= Paul Fourdrinier =

English engraver (1698–1758)

Paul Fourdrinier (20 December 1698 – 18 February 1758), sometimes referred to as Peter or Pierre Fourdrinier, was an 18th-century engraver in England.

==Biography==
Paul Fourdrinier, engraver and printseller, was born on 20 December 1698 in Groningen in the Netherlands, the son of Jacques Fourdrinier and his wife, Jeanne Theroude, Huguenot refugees from Dieppe, Normandy.

He was a pupil of Bernard Picart at Amsterdam for six years, and came to England in 1720. He was employed in engraving portraits and book illustrations. He also engraved two works by Peter Monamy, marine paintings displayed in Vauxhall Gardens. The engravings were published in 1743, but may have been executed earlier. Starting in 1742 Fourdrinier produced a series of books consisting of numerous folding charts showing "The Succession of Colonels to all his Majesties Land Forces from their Rise to 1742", as well as many other details of British military and naval personnel.

==Name==
The 2004 edition of the Oxford Dictionary of National Biography makes it clear that in the 19th century edition of the Dictionary of National Biography this engraver's works and career were assigned to two individuals, Peter (or Pierre) and Paul Fourdrinier. Peter/Pierre is now seen to be a fictitious individual resulting from an accidental misnaming of Paul.

Paul Fourdrinier is mentioned as the engraver of some of the works listed above, and he has been identified with the Paul Fourdrinier who was of the parish of St.

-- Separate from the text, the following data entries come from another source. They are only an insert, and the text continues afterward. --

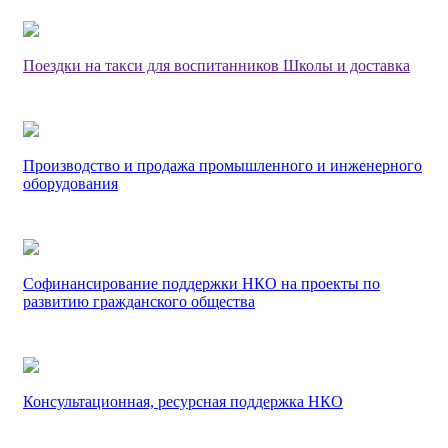
Поездки на такси для воспитанников Школы и доставка
Производство и продажа промышленного и инженерного
оборудования
Софинансирование поддержки НКО на проекты по
развитию гражданского общества
Консультационная, ресурсная поддержка НКО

Martin's-in-the-Fields, married to Susanna Grolleau, and who died in January or February 1758. The couple had at least five children. His grandsons, Henry and Sealy Fourdrinier, developed a synonymous papermachine, and his great-granddaughter, Jemima Fourdrinier, was the mother of Cardinal John Henry Newman. The engravings listed are in all cases inscribed "P. Fourdrinier". The title-page of Chambers's Civil Architecture says that the plates were engraved by "Old Rooker, Old Fourdrinier, and others". Paul Fourdrinier also founded a stationery business which was carried on by his son Henry and grandsons Henry and Sealy until at least 1811.

==Works==
===Portraits===
He engraved portraits of:
- Cardinal Wolsey and Bishop Tonstall in Richard Fiddes's The Life of Cardinal Wolsey
- John Radcliffe, M.D., after Kneller
- William Pattison, poet, after J. Saunders
- William Conolly, speaker of the House of Commons in Ireland, after Jervas
- Jonathan Swift, after Jervas
- Dr. John Friend, after M. Dahl
- Thomas Wright, after G. Allen

===Book illustrations===
He engraved plates for:
- Robert Castell's ‘Villas of the Ancients’
- Sir W. Chambers's ‘Civil Architecture’
- 'Poems on Several Occasions' by John Gay, 1731
- 'Les Avantures de Telemaque ' (Londres R. Dodsley 1738) 24 Plates
- ‘The Four Ages of Man,’ after Lancret
- one of Lemprière's views of Belem, near Lisbon, before the earthquake
- Spenser's ‘Calendarium Pastorale’ (London, 1732, 8vo)
- Ware's ‘Views and Elevations of Houghton House, Norfolk’
- Wood's ‘Ruins of Palmyra’
- Louthiana: or, An introduction to the antiquities of Ireland. In upwards of ninety views and plans: representing, with proper explanations, the principal ruins, curiosities, and antient dwellings, in the county of Louth. Divided into three books by Thomas Wright, 1758.
- Other engravings from the designs of Inigo Jones, W. Kent, and other architects
- Dr. Humphrey Prideaux's "The Old and New Testament Connected".